▶ **TASK TO CARRY OUT**
Before repeating the entries below, strip out every picture and keep all else as it is.

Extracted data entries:
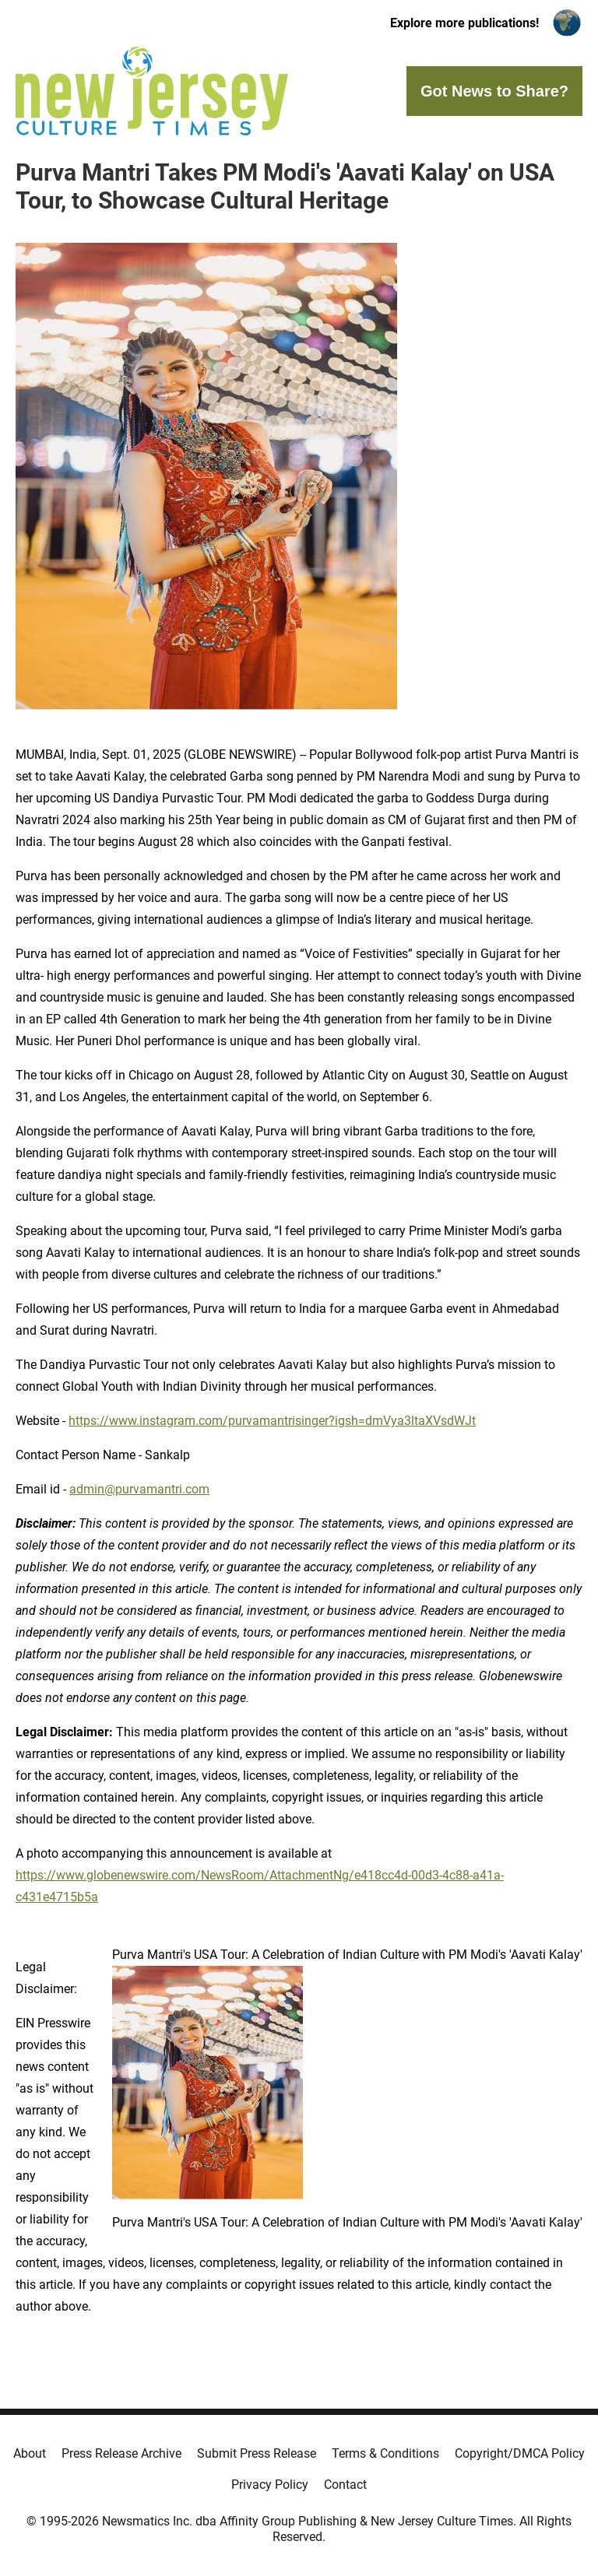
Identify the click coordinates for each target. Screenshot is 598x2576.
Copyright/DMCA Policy (520, 2453)
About (29, 2453)
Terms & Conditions (385, 2453)
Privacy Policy (269, 2484)
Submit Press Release (256, 2453)
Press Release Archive (121, 2453)
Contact (345, 2484)
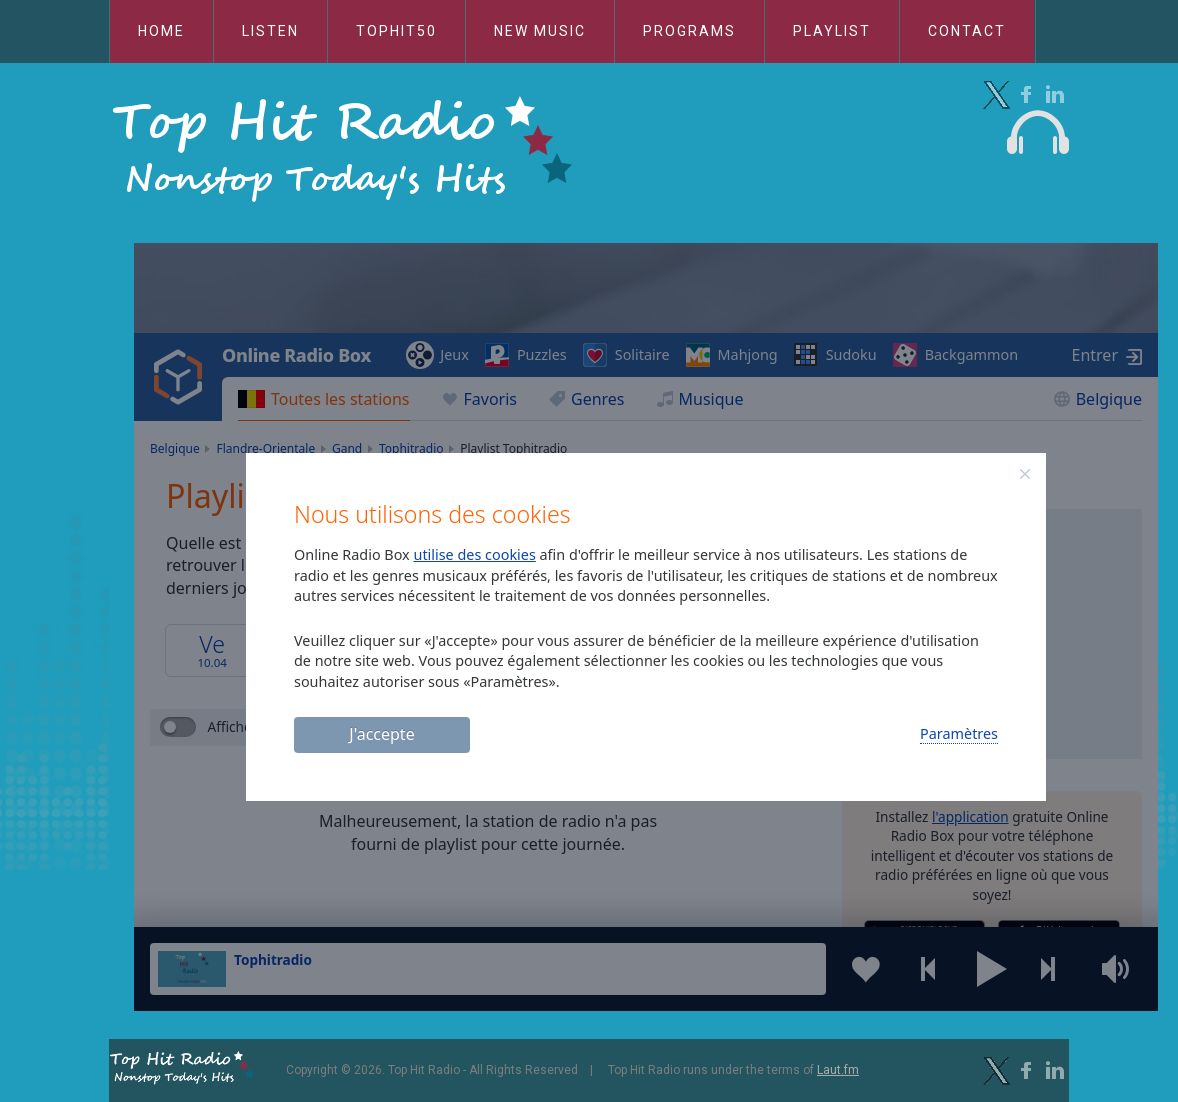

▶ **SOLUTION FOR THIS TASK**
Identify the click coordinates for each target. Screenshot is 598x2576.
Copyright/DMCA Policy (520, 2453)
About (29, 2453)
Terms & Conditions (385, 2453)
Privacy Policy (269, 2484)
Submit Press Release (256, 2453)
Press Release Archive (121, 2453)
Contact (345, 2484)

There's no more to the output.